Deepgram is hiring a Platform Engineer – AI/ML Infrastructure at the senior or staff level. You will build and operate the hybrid infrastructure foundation that powers advanced AI/ML research and product development. Your core mission is to architect, build, and run the platform spanning AWS and bare metal data centers to train and deploy complex models at scale.
What You'll Do
- Architect and maintain our core computing platform using Kubernetes on AWS and on-premise.
- Develop and manage our entire infrastructure using Infrastructure-as-Code principles with Terraform.

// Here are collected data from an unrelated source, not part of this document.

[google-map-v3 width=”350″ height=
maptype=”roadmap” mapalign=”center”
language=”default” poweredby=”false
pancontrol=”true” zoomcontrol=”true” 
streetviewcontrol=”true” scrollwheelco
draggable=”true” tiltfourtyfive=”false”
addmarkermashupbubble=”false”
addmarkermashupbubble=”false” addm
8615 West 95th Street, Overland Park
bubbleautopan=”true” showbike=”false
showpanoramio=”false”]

- Design, build, and optimize AI/ML job scheduling and orchestration systems, integrating Slurm with Kubernetes clusters.
- Provision, manage, and maintain on-premise bare metal server infrastructure for high-performance GPU computing.
- Implement and manage the platform's networking (CNI, service mesh) and storage (CSI, S3) solutions across hybrid environments.
- Develop a comprehensive observability stack (monitoring, logging, tracing) and create automation for operational tasks.
- Collaborate with AI researchers and ML engineers to build tools and workflows that accelerate their development cycle.
- Automate the lifecycle of single-tenant, managed deployments.
What We're Looking For
- 5+ years of experience in Platform Engineering, DevOps, or Site Reliability Engineering.
- Proven, hands-on experience building and managing production infrastructure with Terraform.
- Expert-level knowledge of Kubernetes architecture and operations in a large-scale environment.
- Experience with high-performance compute job schedulers, specifically Slurm, for managing GPU-intensive AI workloads.
- Experience managing bare metal infrastructure, including server provisioning, configuration, and lifecycle management.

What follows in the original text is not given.